## WORK ORDER
Transcribe, word for word and with nothing extra, the line containing "Usamos cookies para" and each line that comes after it in the entries.
-- ENTRIES SHOWN follows --
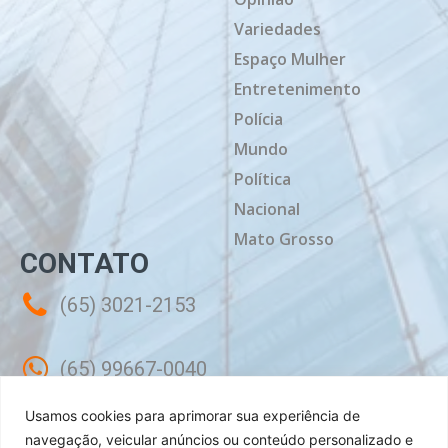
Variedades
Espaço Mulher
Entretenimento
Polícia
Mundo
Política
Nacional
Mato Grosso
CONTATO
(65) 3021-2153
(65) 99667-0040
Usamos cookies para aprimorar sua experiência de
contato@mtdiario.com.br
navegação, veicular anúncios ou conteúdo personalizado e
-- ENTRIES SHOWN concluded --
## RESULT
Usamos cookies para aprimorar sua experiência de
contato@mtdiario.com.br
navegação, veicular anúncios ou conteúdo personalizado e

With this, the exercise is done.